El ángulo máximo de pendiente vertical es de 42 grados y de 44 grados si es lateral. La profundidad de vadeo es de 70 centímetros

La gama mecánica no sufre variaciones, como tampoco el chasis. Por eso se vende con un único propulsor, el 180D. Se trata de un motor turbodiésel de cuatro cilindros y 177 caballos, perfecto para mover las dos toneladas de media que pesa el Land Cruiser. Es cierto que el brío es justo (más percepción que realidad, porque no hemos podido realizar kilómetros por carretera), pero el elevado par a bajas revoluciones (42,8 kilográmetos entre 1.400 y 2.600 vueltas para el manual, 45,9 kilográmetros entre 1.600 y 2.400 vueltas para el automático) facilitan las pruebas off road que nos han preparado. No hay que olvidar que cuenta con tracción integral, bloqueos de diferencial, reductora y unas cualidades 4x4 sobresalientes, como un ángulo de ataque de 31 grados, uno ventral de 22 y uno de salida de 26.

La primera parte del recorrido trascurre por caminos embarrados. El piso está muy delicado y la lluvia es fina, así que conectamos la reductora (L4) y bloqueamos el diferencial trasero. En estas circunstancias y a pesar de tener neumáticos de calle, el Land Cruiser se mueve con increíble soltura.

A través del cuadro de mandos vemos el ángulo de giro de las ruedas, un instrumento muy útil en estas condiciones. La dirección suave nos permite un guiado muy precioso y sólo el ruido del motor rompe un poco la concentración, ya que es elevado incluso cuando está caliente. Lástima que las versiones a nuestra disposición sean las VXL y carecen de los últimos dispositivos tecnológicos con los que viene el Land Cruiser, como el ‘circuito’ de cámaras inferiores.

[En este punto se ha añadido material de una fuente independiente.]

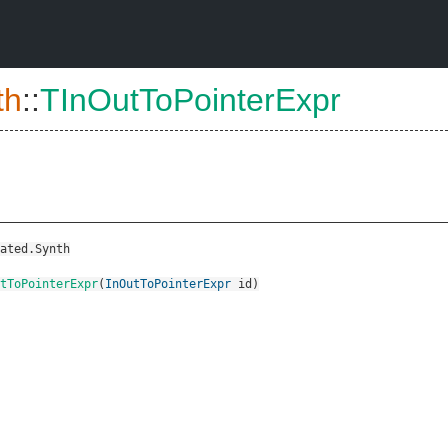
th
::
TInOutToPointerExpr
ated.Synth
tToPointerExpr
(
InOutToPointerExpr
id
)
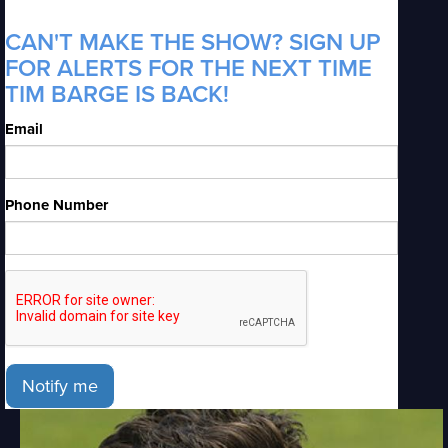
CAN'T MAKE THE SHOW? SIGN UP
FOR ALERTS FOR THE NEXT TIME
TIM BARGE IS BACK!
Email
Phone Number
Notify me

El Land Cruiser tiene dos carrocerías: tres y cinco puertas

La segunda parte de las pruebas consiste en hacer cruce de puentes, pasar por buggies y descensos de pendientes, entre otros. De nuevo conectamos la reductora y utilizamos el control de descenso de pendientes DAC para comprobar que el Land Cruiser toma los mandos con seguridad, recurriendo de forma constante a la tracción integral para asegurar el descenso de una rampa muy empinada. Como bien nos dicen desde la organización, la motricidad sería muy superior con unas ruedas con tacos, así que la velocidad durante toda la jornada es reducida.

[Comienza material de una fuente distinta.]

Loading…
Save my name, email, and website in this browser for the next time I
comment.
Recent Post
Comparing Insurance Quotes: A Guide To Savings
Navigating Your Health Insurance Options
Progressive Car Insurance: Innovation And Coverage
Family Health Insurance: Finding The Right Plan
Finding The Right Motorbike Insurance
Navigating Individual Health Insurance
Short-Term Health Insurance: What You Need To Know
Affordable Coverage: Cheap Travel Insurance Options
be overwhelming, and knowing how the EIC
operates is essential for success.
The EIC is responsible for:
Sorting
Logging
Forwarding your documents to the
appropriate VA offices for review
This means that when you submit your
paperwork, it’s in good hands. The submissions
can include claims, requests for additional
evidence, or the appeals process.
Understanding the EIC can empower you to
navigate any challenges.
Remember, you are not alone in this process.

Hay dos nuevos colores disponibles: azul medianoche y bronce maroc

El Land Cruiser se comercializa desde 40.600 euros con la terminación GX y cambio manual (siete airbag, diferencial delantero de desconexión automática, diferencial trasero bloqueable…), mientras que el VX, también de claro enfoque profesional, se vende a partir de 44.600 euros y 47.100 si se añade el cambio automático (cámara trasera, control de crucero, llantas de 17 pulgadas…). Por los niveles VXL (barras laterales y antivuelco, sensores de parking, llantas de 18 pulgadas, Toyota Safety Sense…) y Limited (asientos calefactados y ventilados, arranque sin llave, faros de led…) hay que desembolsar más dinero por ser los más lujosos, ya que los precios arrancan en 57.000 euros y 66.400 euros respectivamente, ambos con caja automática.

TURNO PARA EL TOYOTA HILUX 2018

Durante la jornada de pruebas tuvimos ocasión de ponernos a los mandos del también rediseñado Hilux en sendos circuitos todoterreno. Frente a Land Cruiser se nota que es un vehículo enfocado más para el trabajo, con mayores vibraciones que se transmiten al habitáculo y una presentación más parca en términos generales, sin materiales tan lujosos en el interior. Por eso mismo, sus precios son más asequibles: desde 28.195 euros si se matricula como vehículo comercial, o a partir de 30.468 euros si se hace como turismo.

En los dos casos la tracción es integral el motor es idéntico, un bloque turbodiésel 2.4 D-4D de 150 caballos, con cambio manual o automático. Existen versiones de cabina sencilla, cabina extra o cabina doble, esta última como la unidad de las imágenes.

Toyota tiene puesta muchas esperanzas en el Hilux, porque se espera que el segmento de los pick-up crezca cerca del 30% debido al cambio de normativa de la velocidad máxima de estos vehículos (pasa a 120 kilómetros/hora).